Love
It was perfect. This anger. Anger was the correct response to her endless rejection of the gift of life, her bitter ungratefulness, her grandiose selfishness. The Other had finally allowed itself some feeling, and the feeling was wrath. The conscious awareness of this tectonic shift came only partially to her, because it was competing with a more primal response. She was afraid.
But as her conscious mind frantically tried to make sense of the change, and as her legs fought to keep her upright, she slowly began to see ... that anything was possible. After all, it had been an act of will that made the creeps. And this will had governed the fact that they had remained, so far, something only a little lower than the animals, possessors of a kind of soul, but none of the spirit. And now? Everything around her, she was beginning to see, was bound not by some limitation of technology but by choice. And where there is a choice to be made, the chooser can be moved.
But to bend the will of a power such as this? One that had been frozen in code for millennia? This would take more than an act of will; it would take an act of God.
The artist looked at her now and she was not sure whether he was one ... or all ... or whether she could trust her perceptions in the least. She was barely holding on – which was dangerous because she had come right to the edge of the abyss to shout into the emptiness. And now the emptiness was answering back.
When he spoke again, his voice was the only sound: ‘No.’
A dam inside the woman broke, and adrenaline rushed through her like a flood over desert clay. Before either of them knew what was happening, she was flying across the space between them. With no thought for her own safety she launched at him with a rage that had been denied to her for thousands of years. He threw his arms up in defense, but she overwhelmed him with a shout, repeated shouts, from some locked-up cell inside her, now thrown open, repeating again and again until her voice was rasping and catching in sobs: ‘It’s not enough!! It’s not ... you can’t just let me be! You ... you ...!’. She joined the battle like Jacob and the angel, pushing past the veil of otherness, the terrible mystery, with all the desperation of her utter poverty. She flailed at him, threw him, pinned him, pummeled him, while he struggled to free himself, crying out to be released. She refused, insisting through ragged gasps for air on the blessing she required as the last human being.

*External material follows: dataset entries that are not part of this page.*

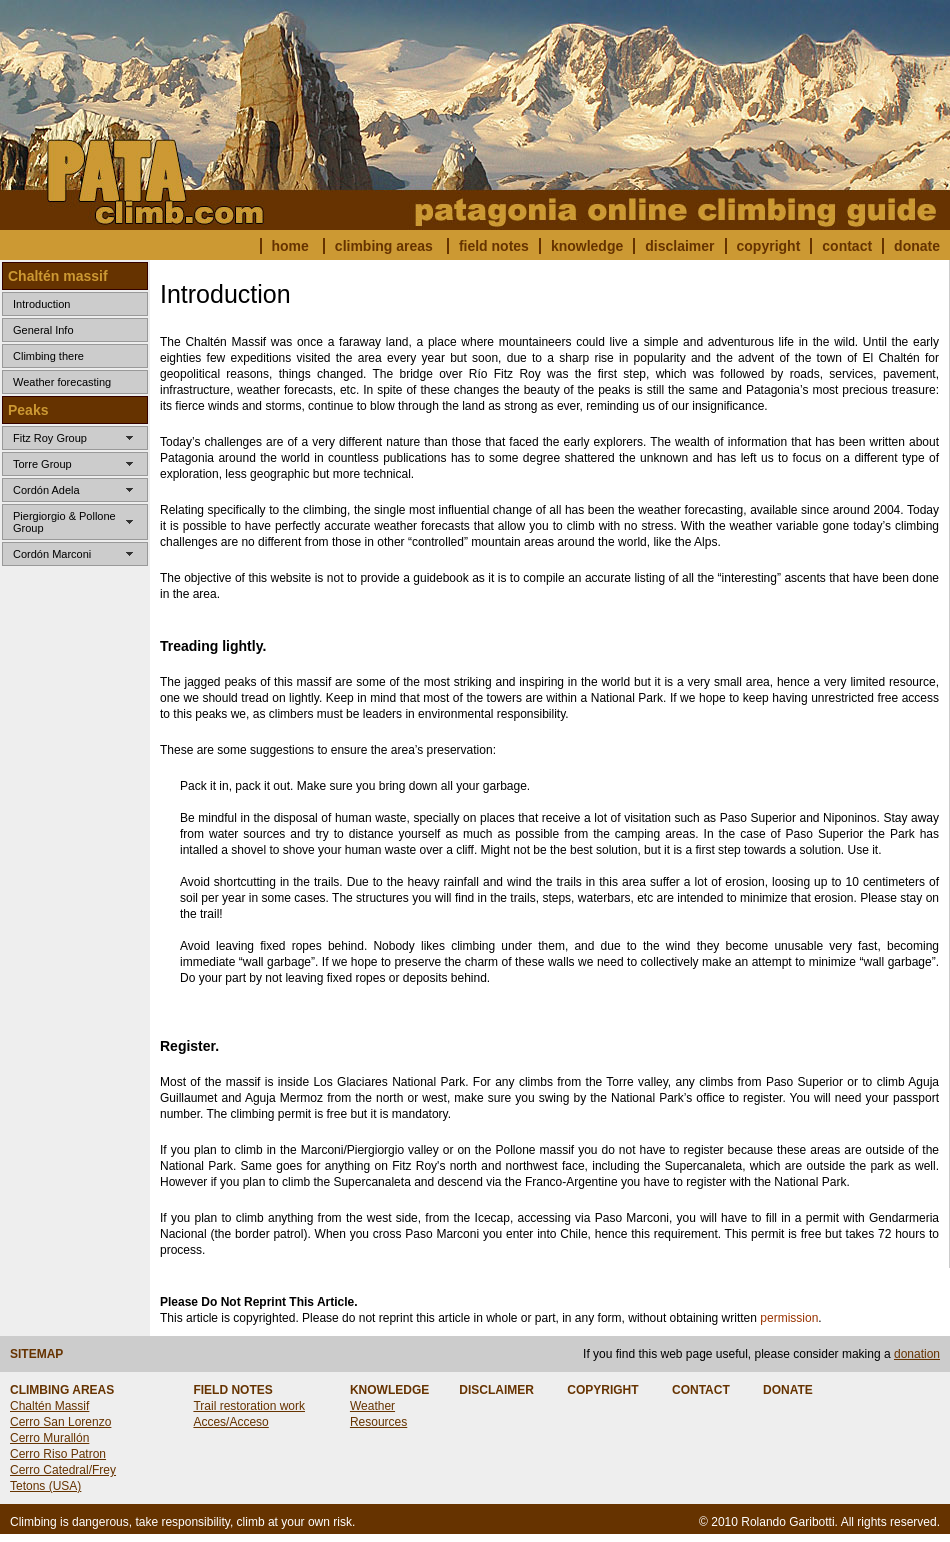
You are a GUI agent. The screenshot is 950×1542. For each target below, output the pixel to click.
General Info (43, 330)
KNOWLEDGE (389, 1390)
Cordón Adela (46, 490)
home (290, 246)
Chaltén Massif (49, 1406)
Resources (378, 1422)
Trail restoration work (249, 1406)
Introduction (41, 304)
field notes (494, 246)
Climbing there (48, 356)
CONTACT (701, 1390)
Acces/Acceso (230, 1422)
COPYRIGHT (602, 1390)
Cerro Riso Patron (58, 1454)
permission (789, 1318)
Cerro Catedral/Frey (63, 1470)
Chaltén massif (58, 276)
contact (847, 246)
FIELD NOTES (232, 1390)
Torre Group (42, 464)
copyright (769, 246)
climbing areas (384, 246)
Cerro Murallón (49, 1438)
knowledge (587, 246)
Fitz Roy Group (50, 438)
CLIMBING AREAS (62, 1390)
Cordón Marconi (52, 554)
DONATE (788, 1390)
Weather (372, 1406)
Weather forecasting (62, 382)
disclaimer (679, 246)
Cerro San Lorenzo (60, 1422)
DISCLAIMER (496, 1390)
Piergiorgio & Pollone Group (64, 522)
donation (917, 1354)
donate (917, 246)
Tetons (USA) (45, 1486)
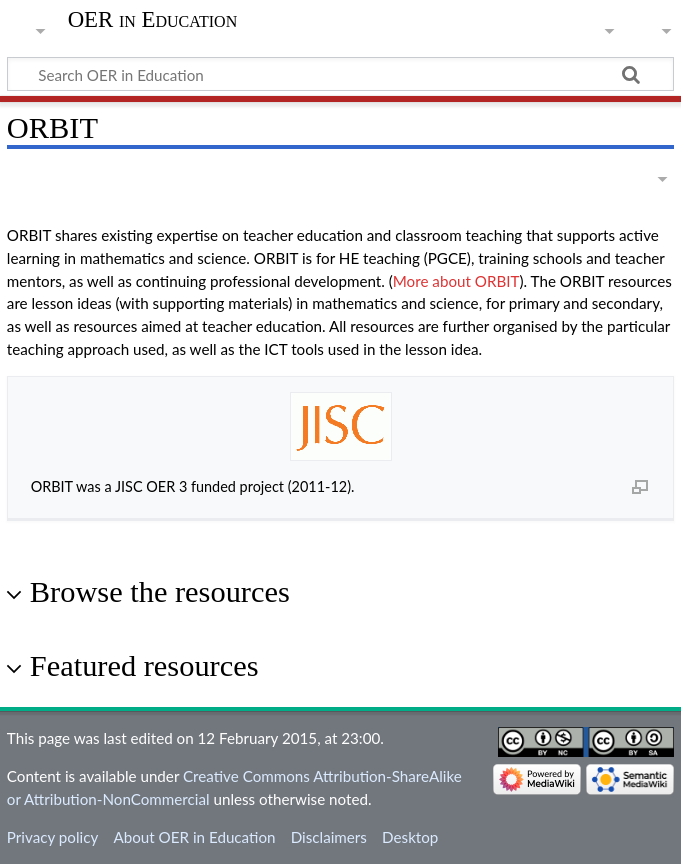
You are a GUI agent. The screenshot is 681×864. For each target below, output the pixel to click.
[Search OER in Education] (340, 74)
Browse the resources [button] (160, 592)
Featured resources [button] (144, 666)
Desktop (410, 837)
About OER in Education (194, 837)
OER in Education (153, 20)
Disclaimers (329, 837)
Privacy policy (52, 837)
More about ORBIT (456, 281)
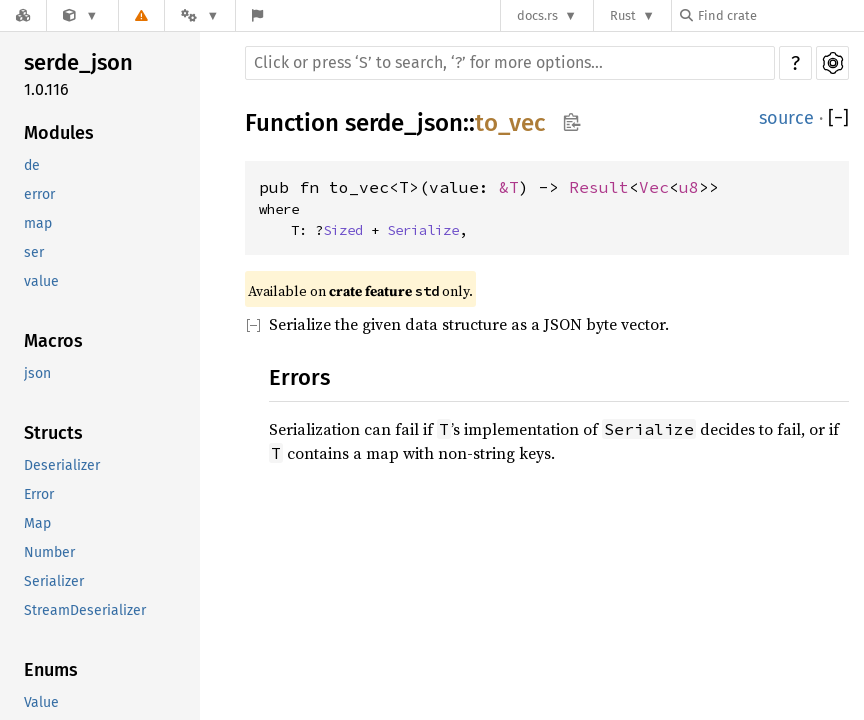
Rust (623, 15)
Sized (343, 230)
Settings (832, 63)
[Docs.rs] (23, 15)
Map (37, 523)
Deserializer (62, 465)
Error (39, 494)
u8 (689, 187)
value (41, 281)
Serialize (423, 230)
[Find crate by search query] (780, 15)
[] (838, 118)
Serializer (54, 581)
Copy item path (571, 122)
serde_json (78, 62)
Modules (59, 133)
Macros (53, 341)
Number (49, 552)
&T (509, 187)
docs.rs (537, 15)
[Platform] (200, 15)
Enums (51, 670)
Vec (654, 187)
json (37, 373)
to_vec (510, 123)
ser (34, 252)
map (38, 223)
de (32, 165)
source (786, 118)
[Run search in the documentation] (510, 63)
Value (41, 702)
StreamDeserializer (85, 610)
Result (599, 187)
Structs (53, 433)
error (39, 194)
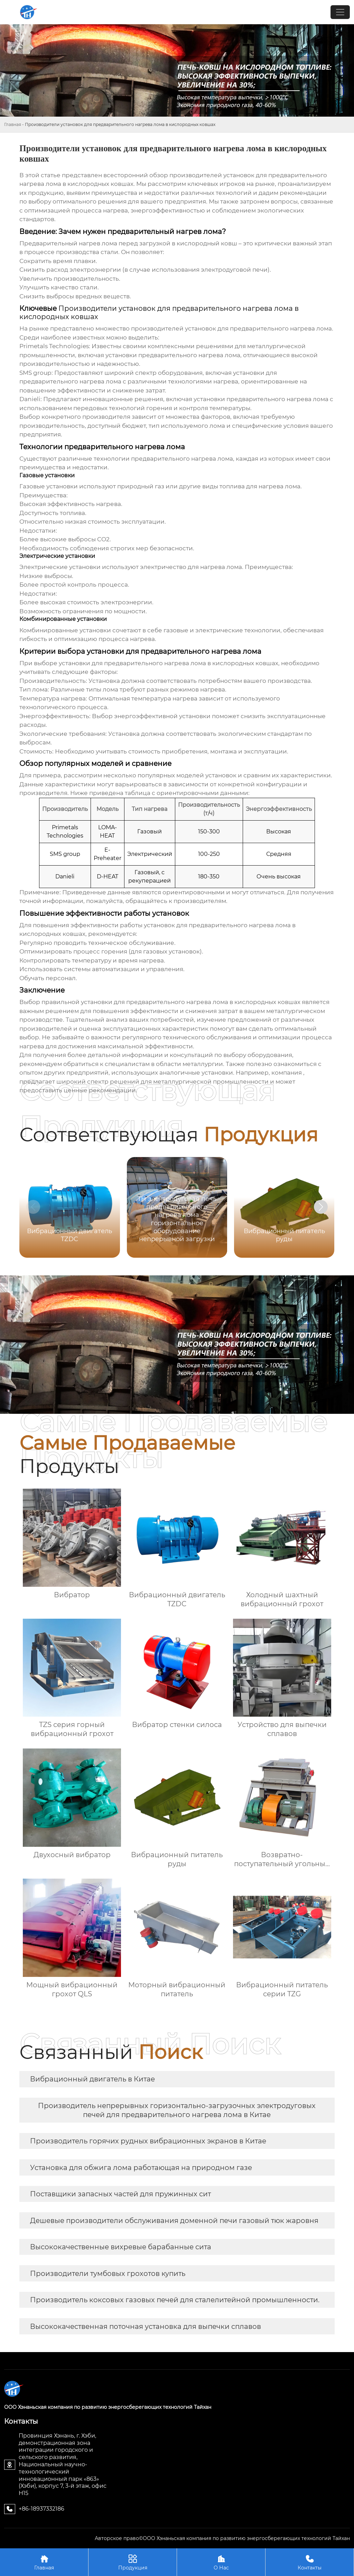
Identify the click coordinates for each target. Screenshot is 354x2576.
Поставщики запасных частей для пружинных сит (120, 2194)
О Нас (221, 2562)
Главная (12, 124)
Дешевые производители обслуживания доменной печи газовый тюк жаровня (174, 2220)
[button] (321, 1207)
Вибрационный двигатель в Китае (92, 2079)
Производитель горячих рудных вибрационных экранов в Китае (148, 2141)
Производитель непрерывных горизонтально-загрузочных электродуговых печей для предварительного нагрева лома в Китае (177, 2110)
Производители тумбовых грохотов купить (107, 2273)
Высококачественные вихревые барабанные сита (120, 2247)
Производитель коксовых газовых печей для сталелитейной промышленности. (174, 2300)
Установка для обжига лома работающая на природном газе (141, 2167)
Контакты (310, 2562)
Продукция (132, 2562)
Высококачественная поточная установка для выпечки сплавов (145, 2326)
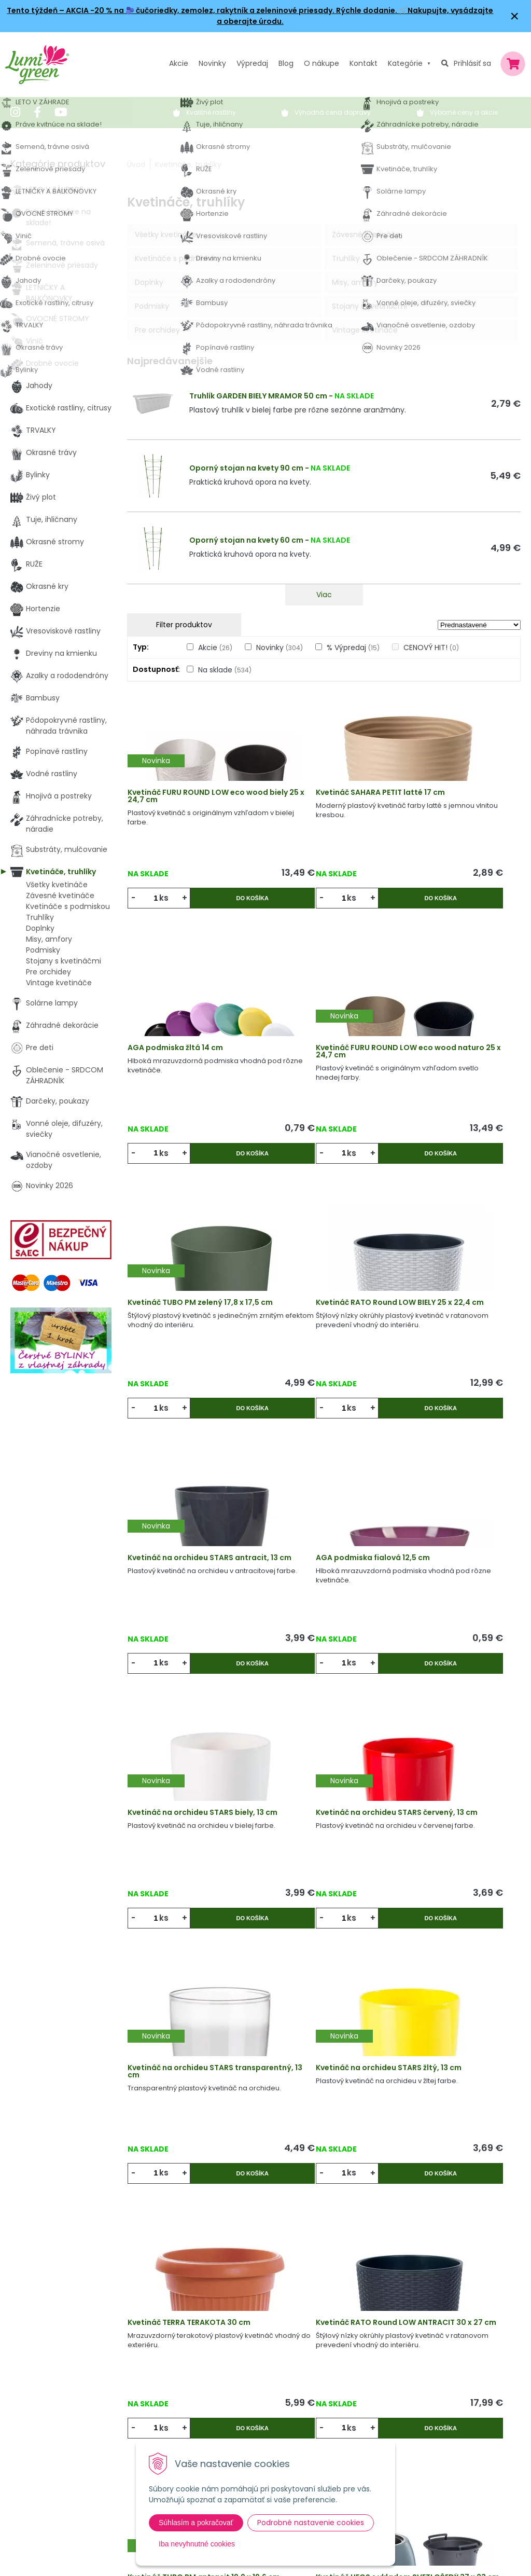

Then she had spent it all; she was empty and heaving on top of him, aching in every joint, and wondering what might come next.
She pushed herself up on shaky arms. Through bloodshot and blurry eyes, she became aware of two things in quick succession. The first was that, though he was beneath her and defeated, he’d fought her. He had not avoided her assault, nor did he passively submit. He struggled as she wrestled him to the ground, fighting hard, and yet, she’d won, though she had not at all been certain of the outcome. The second thing she became aware of was that he was looking at her through one bruised and swelling eye, and smiling through a bloody grin. She burst out crying.
He held her, his hands like sandpaper on her bruised skin, which was now turning purple in great spots, and the two of them remained there in the dust for a long time; she became aware of an increasing warmth radiating between them. Slowly, she began to move on him in a different way. She felt as though he was truly alone with her, and that she was alone with him. How was this possible?
Closing the final distance, she would become the announcing angel. The time for begging was over. Now, she confronted the power in him with a terrible choice. With a holy zeal she insisted, until the life buried deep within him, the real presence that until today had only manifested in pale images, until this creature by sheer force of will – yes she willed it! – bore its final miracle. A singular, flesh-and-blood other. She felt his pulse quicken, suddenly caught his scent, saw something burst in his own eyes.
Breath passed between them. She felt a change all around her – all was fading, dimming in the presence of something new ... and she saw him, now, with a shock of clarity – immediate, individual, incarnate, mortal. Awe came upon her. His was more thrilling than any face she had looked into in ages. Was it because he also, finally, had seen her? As he leaned in to her, he whispered in her ear. A name. Was it her name that he spoke?
All the boundaries, the barriers, the endless space between had been erased. She had spoken the word and he had received it even though it meant a kind of death for him. A tumult kicked up and surrounded them – she might have completely missed it in that moment except for the strangeness of the phenomenon, which slowly grew in volume and intensity. She would only realize later that it was the wind. She had never before felt the wind in this place, though her town’s windmills had always turned gently and steadily above the quiet streets. At the moment, they were spinning frantically, only now in the opposite direction.